Andrej Karpathy has been making the case for years that personal AI infrastructure should be local-first, model-tier-aware, and built around the developer’s actual workflow rather than a generic chatbot. His framing of Software 2.0 and his more recent talks on AI agents shaped the tier-routing approach, the local-inference-first posture, and the bias toward small specialist models for utility work that this brain leans on.

Cole Medin’s open-source projects map directly onto choices in this brain: local-ai-packaged for the local-first deployment pattern, ai-agents-masterclass and ottomator-agents for agent design patterns, context-engineering-intro for the practical retrieval shaping that makes RAG actually work. The vault-as-source-of-truth approach (markdown files as canonical, git-tracked, with the index built on top) is straight from this lineage.

What is new, or at least uncommon enough to be worth writing about:

Token-efficient progressive drill-down with stable hash references. Most retrieval systems return whole chunks or whole files. This one returns dense summaries with stable hashes, the agent decides whether to drill (one hash gives the section, the same hash with a flag gives that section plus its neighbours, the same hash with another flag gives the whole file). Most queries answered at layer one or two. The agent never receives a 50 KB blob when 200 tokens of TOC entry will do.
MCP-first access from day one. Every brain capability is exposed as an MCP tool. Any Claude Code session, Cursor instance, or compatible agent runtime can call memory_search, memory_ask, memory_expand_ref, memory_session_list, session_log, and record_adr directly. The brain meets agents where they already live, rather than asking developers to switch tools.
Trickle-fed session capture engineered for crash safety. Most save-the-chat patterns rely on a clean session-end hook. IDE crashes, computer restarts, network drops, and force-quits all bypass that hook. The trickle pattern writes after every assistant turn, asynchronously, never blocking the agent. Worst case loss is one in-flight turn.
Repo matrix as a living document, designed to evolve from session capture. This is the spine of the team-context capability. Discussed in detail below.
Half-life decay applied to every chunk. Older content surfaces less for queries about today’s work. Decay is age-based, derived from each chunk’s last-modified timestamp, with a configurable half-life and per-category weights (decisions, lessons, facts, projects, entities). Today’s work ranks ahead of stale content of similar surface relevance, automatically.
The web dashboard as a first-class team surface. Headless agents make a brain invisible. Without a UI a team will not trust it and will not manage it. The dashboard is the social interface that lets the brain be reviewed, curated, and operated by the team rather than treated as a black box only the operator can poke. The dashboard is exposed only on the private Tailscale network, never to the public internet, with API-key auth on every endpoint behind that. The network boundary is the security boundary.
Product-scope filtering at retrieval time. The brain knows which content belongs to which product (Leap, the contract team’s product, my consultancy itself, and so on) via a scope registry the team curates. When an agent session opens against a particular repo, retrieval is filtered to that scope automatically. A query in a Leap session will not return chunks from an unrelated product, even when the semantics match. This is what makes a multi-product team brain practical instead of a noisy mush.
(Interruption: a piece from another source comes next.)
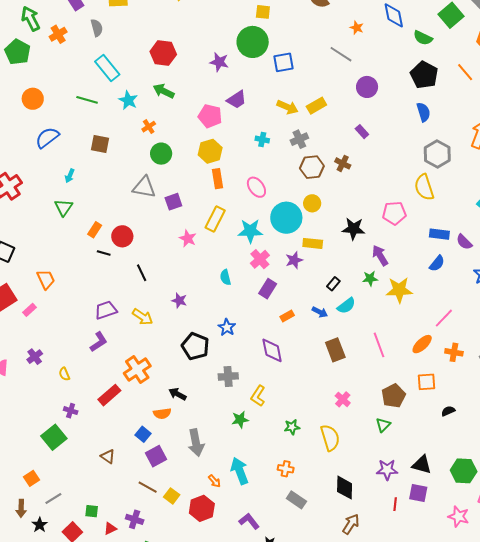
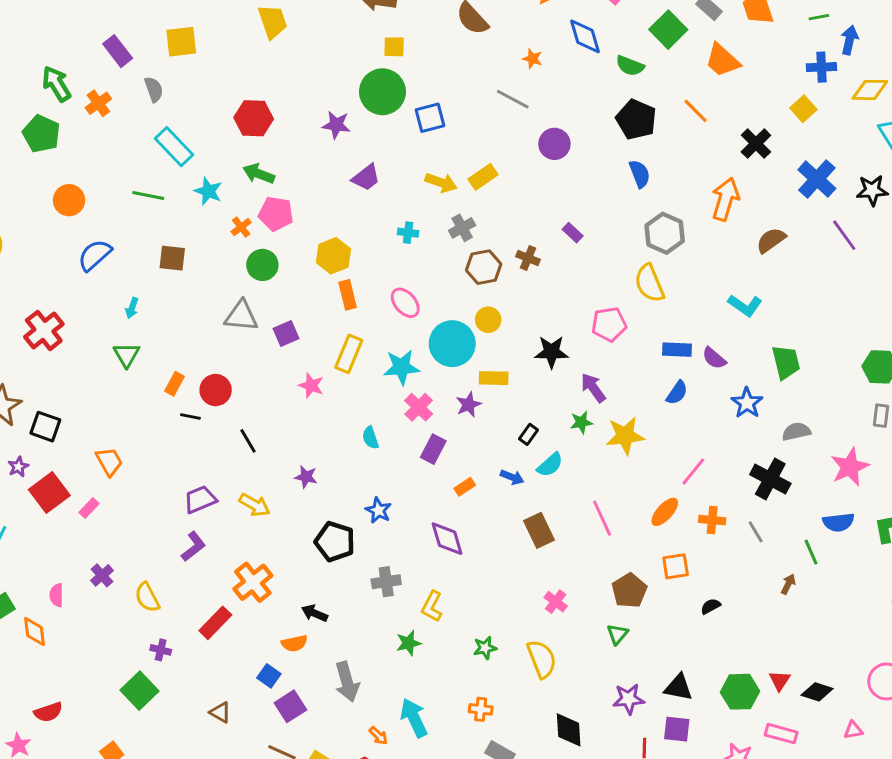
pink pentagon: (210, 116) -> (276, 214), moved
purple rectangle: (362, 132) -> (573, 233), moved
yellow semicircle: (64, 374) -> (147, 597), size x1.5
The repo matrix, and why I think it matters

This is the part most “personal AI memory” projects do not have, and it is the part that actually solves the productivity paradox.

When the brain meets a repo it has never seen, a mechanical scanner walks the file tree and produces a matrix: endpoints, dependencies, database schema, environment variables, framework, top-level architecture. This is mechanical, not LLM-generated. Cheap, fast, deterministic, reproducible. The matrix lives in the vault as a markdown file alongside the other product memory.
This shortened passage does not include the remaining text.